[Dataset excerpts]
++++++++++++++++++++

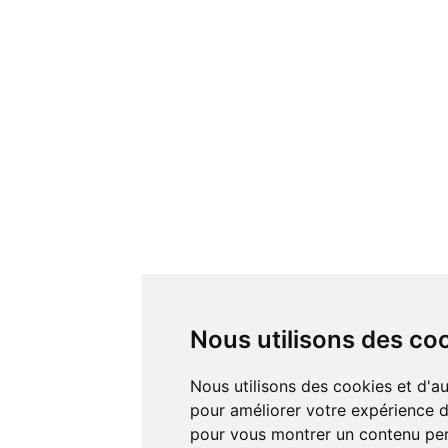
Nous utilisons des co
Nous utilisons des cookies et d'autres technologies de suivi
pour améliorer votre expérience de
pour vous montrer un contenu pers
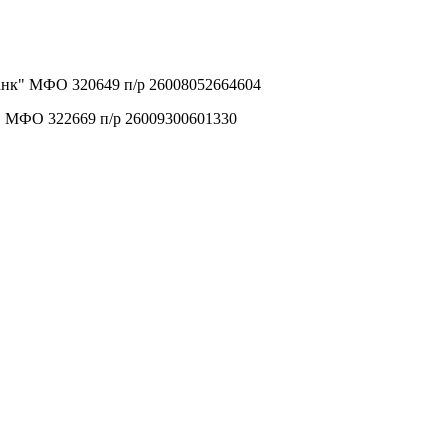
анк" МФО 320649 п/р 26008052664604
" МФО 322669 п/р 26009300601330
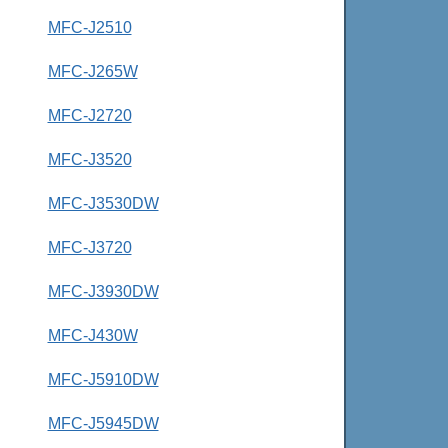
MFC-J2510
MFC-J265W
MFC-J2720
MFC-J3520
MFC-J3530DW
MFC-J3720
MFC-J3930DW
MFC-J430W
MFC-J5910DW
MFC-J5945DW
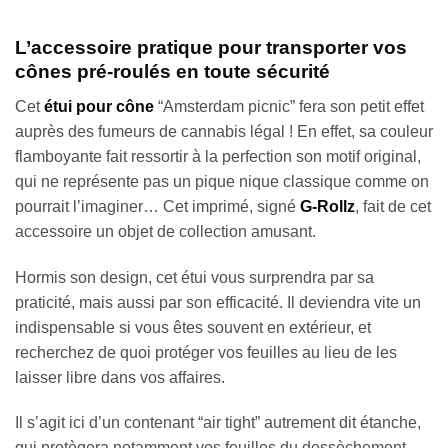
L’accessoire pratique pour transporter vos
cônes pré-roulés en toute sécurité
Cet
étui pour cône
“Amsterdam picnic” fera son petit effet
auprès des fumeurs de cannabis légal ! En effet, sa couleur
flamboyante fait ressortir à la perfection son motif original,
qui ne représente pas un pique nique classique comme on
pourrait l’imaginer… Cet imprimé, signé
G-Rollz
, fait de cet
accessoire un objet de collection amusant.
Hormis son design, cet étui vous surprendra par sa
praticité, mais aussi par son efficacité. Il deviendra vite un
indispensable si vous êtes souvent en extérieur, et
recherchez de quoi protéger vos feuilles au lieu de les
laisser libre dans vos affaires.
Il s’agit ici d’un contenant “air tight” autrement dit étanche,
qui protègera notamment vos feuilles du dessèchement,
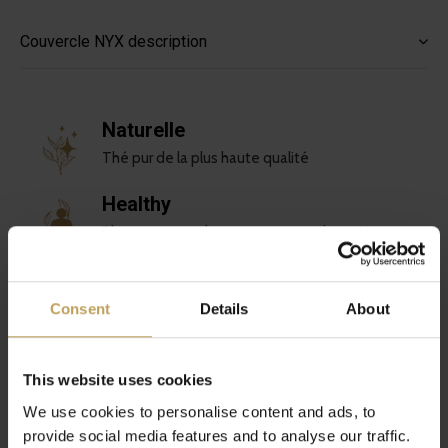
Couvercle NYX description
Naturelle
Thé pur de la plus haute qualité
Healthy
Plus amusant, plus savoureux et plus sain
Durable
Amour pour toi et la planète
Consent
Details
About
Unique
Mélanges de thés spéciaux
This website uses cookies
We use cookies to personalise content and ads, to
provide social media features and to analyse our traffic.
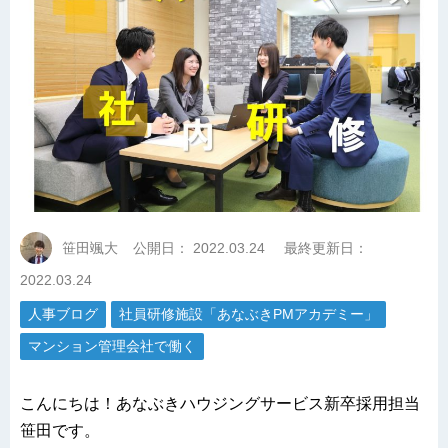
笹田颯大
公開日：
2022.03.24
最終更新日：
2022.03.24
人事ブログ
社員研修施設「あなぶきPMアカデミー」
マンション管理会社で働く
こんにちは！あなぶきハウジングサービス新卒採用担当
笹田です。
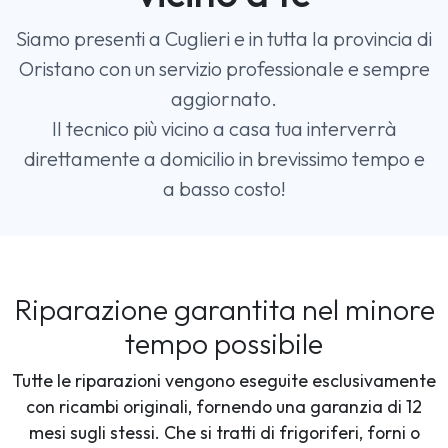
Siamo presenti a Cuglieri e in tutta la provincia di
Oristano con un servizio professionale e sempre
aggiornato.
Il tecnico più vicino a casa tua interverrà
direttamente a domicilio in brevissimo tempo e
a basso costo!
Riparazione garantita nel minore
tempo possibile
Tutte le riparazioni vengono eseguite esclusivamente
con ricambi originali, fornendo una garanzia di 12
mesi sugli stessi. Che si tratti di frigoriferi, forni o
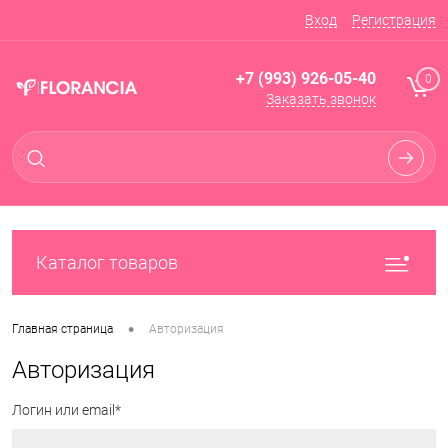
Вход
Регистрация
+7 (993) 926-05-40
0
Заказать звонок
Каталог товаров
•
Главная страница
Авторизация
Авторизация
Логин или email*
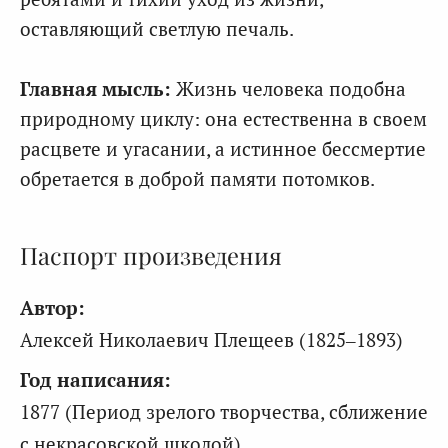
оставляющий светлую печаль.
Главная мысль:
Жизнь человека подобна
природному циклу: она естественна в своем
расцвете и угасании, а истинное бессмертие
обретается в доброй памяти потомков.
Паспорт произведения
Автор:
Алексей Николаевич Плещеев (1825–1893)
Год написания:
1877 (Период зрелого творчества, сближение
с некрасовской школой)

++++++++++++++++++++

• **PROBLEM REQUIREMENTS**:
A verbatim copy of the data, free of pictures, is the expected answer.

• **ANSWER BOX**:
Nous utilisons des co
Nous utilisons des cookies et d'autres technologies de suivi
pour améliorer votre expérience de
pour vous montrer un contenu pers
анк" МФО 320649 п/р 26008052664604
" МФО 322669 п/р 26009300601330
MFC-J2510
MFC-J265W
MFC-J2720
MFC-J3520
MFC-J3530DW
MFC-J3720
MFC-J3930DW
MFC-J430W
MFC-J5910DW
MFC-J5945DW
L’accessoire pratique pour transporter vos
cônes pré-roulés en toute sécurité
Cet
étui pour cône
“Amsterdam picnic” fera son petit effet
auprès des fumeurs de cannabis légal ! En effet, sa couleur
flamboyante fait ressortir à la perfection son motif original,
qui ne représente pas un pique nique classique comme on
pourrait l’imaginer… Cet imprimé, signé
G-Rollz
, fait de cet
accessoire un objet de collection amusant.
Hormis son design, cet étui vous surprendra par sa
praticité, mais aussi par son efficacité. Il deviendra vite un
indispensable si vous êtes souvent en extérieur, et
recherchez de quoi protéger vos feuilles au lieu de les
laisser libre dans vos affaires.
Il s’agit ici d’un contenant “air tight” autrement dit étanche,
qui protègera notamment vos feuilles du dessèchement,
Couvercle NYX description
Naturelle
Thé pur de la plus haute qualité
Healthy
Plus amusant, plus savoureux et plus sain
Durable
Amour pour toi et la planète
Consent
Details
About
Unique
Mélanges de thés spéciaux
This website uses cookies
We use cookies to personalise content and ads, to
provide social media features and to analyse our traffic.
笹田颯大
公開日：
2022.03.24
最終更新日：
2022.03.24
人事ブログ
社員研修施設「あなぶきPMアカデミー」
マンション管理会社で働く
こんにちは！あなぶきハウジングサービス新卒採用担当
笹田です。
Siamo presenti a Cuglieri e in tutta la provincia di
Oristano con un servizio professionale e sempre
aggiornato.
Il tecnico più vicino a casa tua interverrà
direttamente a domicilio in brevissimo tempo e
a basso costo!
Riparazione garantita nel minore
tempo possibile
Tutte le riparazioni vengono eseguite esclusivamente
con ricambi originali, fornendo una garanzia di 12
mesi sugli stessi. Che si tratti di frigoriferi, forni o
Вход
Регистрация
+7 (993) 926-05-40
0
Заказать звонок
Каталог товаров
•
Главная страница
Авторизация
Авторизация
Логин или email*
оставляющий светлую печаль.
Главная мысль:
Жизнь человека подобна
природному циклу: она естественна в своем
расцвете и угасании, а истинное бессмертие
обретается в доброй памяти потомков.
Паспорт произведения
Автор:
Алексей Николаевич Плещеев (1825–1893)
Год написания:
1877 (Период зрелого творчества, сближение
с некрасовской школой)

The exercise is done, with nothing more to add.